Skagit backs off buffer rule for farmland - Public can offer alternatives at June 25 meeting

By COOKSON BEECHER
Capital Press Staff Writer

MOUNT VERNON, Wash.6/23/02 - Faced with stiff opposition from its agricultural community, Skagit County officials have decided to drop buffer requirements on farmland and to look instead for other ways to protect fish.

As part of that search, the county will hold a public meeting to gather ideas about possible alternatives to buffers at 6:30 p.m., June 25, in the Skagit Valley College cafeteria.

Until the county comes up with an alternative solution, buffers will remain law.

Ric Boge, natural resources project manager for the county, said the county commissioners want to start by asking everybody for ideas on how the county can protect fish while at the same time keeping agriculture viable, as required by the state’s Growth Management Act.

“The Growth Management Act doesn’t specifically require buffers,” said Boge. “Maybe there’s something other than buffers that can do this.”

Under the county’s critical areas law, farmers outside the delta have several options they can choose from to protect fish. One of those is putting in buffers made up of trees, brush and grass.

The goal is to provide fish with cool, clean water; cover; feed; and spawning and rearing habitat.

But farmers say that overly wide buffers will take too much of their land out of production and put their livelihoods in jeopardy.

The county’s most recent buffer requirement of 75 feet was shot down in court for not being salmon-friendly enough.

Farmers also question why timber science, which requires buffers along waterways, is being used on low-elevation farmland.

Under a recently awarded grant, scientists are conducting a comprehensive review about ways to protect fish in agricultural riparian areas. They hope to come up with fish-friendly land-use practices that won’t push farmers out of business.

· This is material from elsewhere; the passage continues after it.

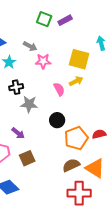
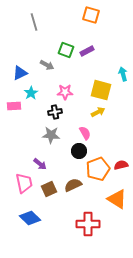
gray arrow: (30, 46) -> (47, 65), moved
black cross: (16, 87) -> (55, 112), moved
pink semicircle: (59, 89) -> (85, 133), moved
brown semicircle: (71, 165) -> (73, 185), moved
red cross: (79, 193) -> (88, 224), moved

Farmers and ag groups are referring to Skagit County’s buffer wars as “ground zero.” Many fear that when it’s time for their own counties to update their critical laws in the next two or three years, what happens in Skagit County will serve as a precedent.

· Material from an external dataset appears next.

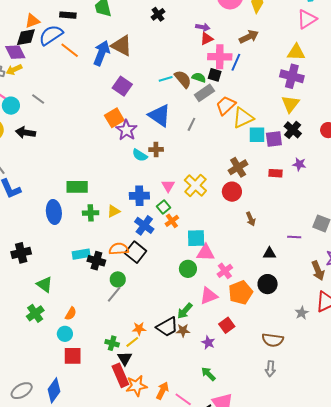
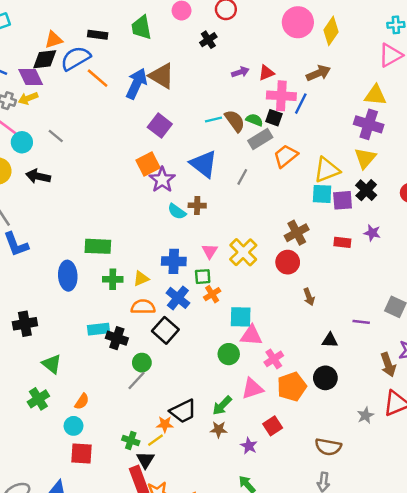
purple arrow: (203, 27) -> (240, 72), moved, turned -32
yellow triangle: (243, 118) -> (327, 170), moved
green square: (164, 207) -> (203, 277), turned 32
orange semicircle: (119, 249) -> (143, 307), moved
black trapezoid: (167, 327) -> (183, 411), moved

A lot of this has to do with timing. An amendment to the state’s Growth Management Act requires that best available science be used when updating critical areas laws. Skagit County is the first county in the state to tackle that challenge.

Earlier this year, a Superior Court judge ruled that the county’s buffer plan was short on science and that the county needed to fix its critical areas law in 120 days.

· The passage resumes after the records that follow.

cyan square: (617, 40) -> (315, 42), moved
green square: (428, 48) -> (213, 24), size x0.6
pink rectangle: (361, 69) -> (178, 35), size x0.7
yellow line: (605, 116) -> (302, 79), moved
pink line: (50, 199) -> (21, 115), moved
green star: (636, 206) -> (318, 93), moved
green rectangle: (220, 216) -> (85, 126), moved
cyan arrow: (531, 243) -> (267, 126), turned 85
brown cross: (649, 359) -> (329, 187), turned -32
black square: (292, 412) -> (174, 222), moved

The July deadline to do this is fast approaching. Yet if the county wants to drop its buffer requirement and start all over, it needs to hold public hearings as part of the process of coming up with a solution. Under those conditions, February would be the soonest it could come up with an alternative plan.

But that puts the county at legal risk. If it fails to meet the court’s 120-day deadline, there’s the possibility that sanctions, withholding of state funds, for example, could be invoked against the county.